170. The Bride Reluctant
By Harriet Eleanor Hamilton-King  (b. 1840)
  
‘LEAVE the romance before the end;
  Leave the late roses to their fall;
Dismiss the nurselings thou dost tend;
  I hear another, closer call.
’Tis I, thy Guardian, give thee word,        5
  Thy Bridegroom seeketh thee, O sweet!
Thy Bridegroom comes,—His step I heard—
  Within thy chamber thee to meet.’
 
‘Another day, another time!
  ’Tis pleasant in the outer room;       10
I love the airy summer clime,
  And not the inner chamber’s gloom.
And this year’s roses will not come
  Again; but betwixt us the bond
Is fixed, and fast, and wearisome;       15
  For one is fickle, one is fond.’
 
‘Come to thy chamber, for He stands
  Tearful, and seeking only thee;
With ravished eyes, and outstretched hands,
  And He commands resistlessly.       20
Come to thy chamber, though it be
  Narrow, and dark, and full of pain;
He paid a heavy price for thee,
  And can He let thee go again?’
 
‘My Bridegroom’s bed is cold and hard,       25
  My Bridegroom’s kiss is ice and fire,
My Bridegroom’s clasp is iron-barred,
  I am consumed in His desire:
My Bridegroom’s touch is as a sword
  That pierces every nerve and limb;       30
“Depart from me,” I moan, “O Lord!”
  All the night long I spend with Him.’
 
‘Oh! heart of woman holdeth not
  The passion of His love for thee;
He sees thee perfect, without spot,       35
  Crowned with celestial jewelry.
The doors of Heaven could not hold
  His feet from hasting to thy side;
The ardours of the Suns are cold
  To His for thee, His hard-won bride.’       40
 
‘Rather am I His bondmaiden,
  Compelled by law and not by love.
Oh, would I were enfranchised; then
  With wings of silver, like a dove—
Then would I flee, past heaven’s far bound,       45
  The unendurable embrace;
Then would I hide in earth’s profound
  From the strange terror of His Face!’
 
‘Enter, to keep thy Bridegroom’s tryst!
  Liking or loth I thee have led:       50
He is thine own, albeit He wist
  That thy half-hearted love was dead.
What though His Bride with Him must share
  A couch of thorns without repose?
Thousands this moment death would dare       55
  To know one word of all she knows.’
 
‘I pine, on haunted hills to muse,
  To face the open sunrise skies;
I pine for friends that I might choose;
  I pine for little children’s eyes;       60
For free and fearless limbs—to move
  Breasting the wave, breasting the breeze:
But jealous love is cruel love,
  And He denies me all of these.’
 
‘Child, take thy roses, take thy toys,       65
  Take back thy life and liberty;
Thy days shall flow in simple joys,
  And undisturbed thy nights shall be.
Thy Bridegroom does thee no more wrong,
  Poor child, the victim of His Heart:       70
Look but on Him once more,—one long
  Last look, and then from Him depart.
 
‘Farewell—one look.
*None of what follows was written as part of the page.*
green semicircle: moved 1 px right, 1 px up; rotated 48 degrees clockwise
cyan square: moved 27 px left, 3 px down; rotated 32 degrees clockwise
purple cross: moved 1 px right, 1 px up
But oh! this lone
  Bare desert, where I might be free!
Thy Face I see—Thy Face, my own,       75
  And naught in heaven or earth but Thee!
But O my Lord, my Life, my Love,
  Thou knowest all my weakness best;
Take back into the ark Thy dove,
  And comfort me upon Thy breast!’       80

CONTENTS · BIBLIOGRAPHIC RECORD

  PREVIOUS NEXT  
 
Loading
Click here to shop the Bartleby Bookstore.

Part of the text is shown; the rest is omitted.